While it's far from a universal issue, we've seen several reports stretching back over the last two months that Google Pay fails to work correctly on Samsung's biggest, latest flagship. The level of detail across customer reports varies, but for most of those affected, Google Pay will let you set up the app and add cards, and even set it as the default payment provider on the phone, but actually trying to use it in a store will result in failure or an error: a red exclamation point in the Google Pay app.

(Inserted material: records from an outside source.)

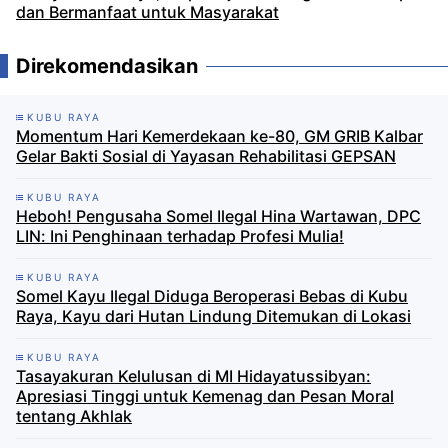
dan Bermanfaat untuk Masyarakat
Direkomendasikan
KUBU RAYA
Momentum Hari Kemerdekaan ke-80, GM GRIB Kalbar
Gelar Bakti Sosial di Yayasan Rehabilitasi GEPSAN
KUBU RAYA
Heboh! Pengusaha Somel Ilegal Hina Wartawan, DPC
LIN: Ini Penghinaan terhadap Profesi Mulia!
KUBU RAYA
Somel Kayu Ilegal Diduga Beroperasi Bebas di Kubu
Raya, Kayu dari Hutan Lindung Ditemukan di Lokasi
KUBU RAYA
Tasayakuran Kelulusan di MI Hidayatussibyan:
Apresiasi Tinggi untuk Kemenag dan Pesan Moral
tentang Akhlak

The usual troubleshooting, like checking that the app is exempt from power-saving optimizations and enabling NFC, doesn't seem to help those affected. Furthermore, the issue isn't limited to specific markets or versions of the phone. According to reports, both the Snapdragon and the Exynos S20 Ultra can run into this problem. We should note: None of our units at Android Police appear to exhibit this issue. Some of those affected that have tested other NFC applications like file transfers report no problem with those other use cases.
NFC antenna location for the Note20 Ultra on the center of the bottom back.
In isolation, this might not seem like a big problem since you'd assume customers can always just use Samsung Pay, which does reportedly function when enabled for those affected. However, there are some markets that Google Pay works in that Samsung Pay doesn't, leaving affected customers in those locations out of luck and without much in the way of alternatives.
For those affected, things like app data wipes and factory resets don't fix the issue, but some customers have fixed things by swapping their SIM to a second slot on dual-SIM models. Though they're rarely reliable sources of information, some carrier support reps claim the issue has to do with how Samsung's software handles certain SIMs or carriers. A few folks claim the issue has been fixed over the last month courtesy of updates, though other reports persist.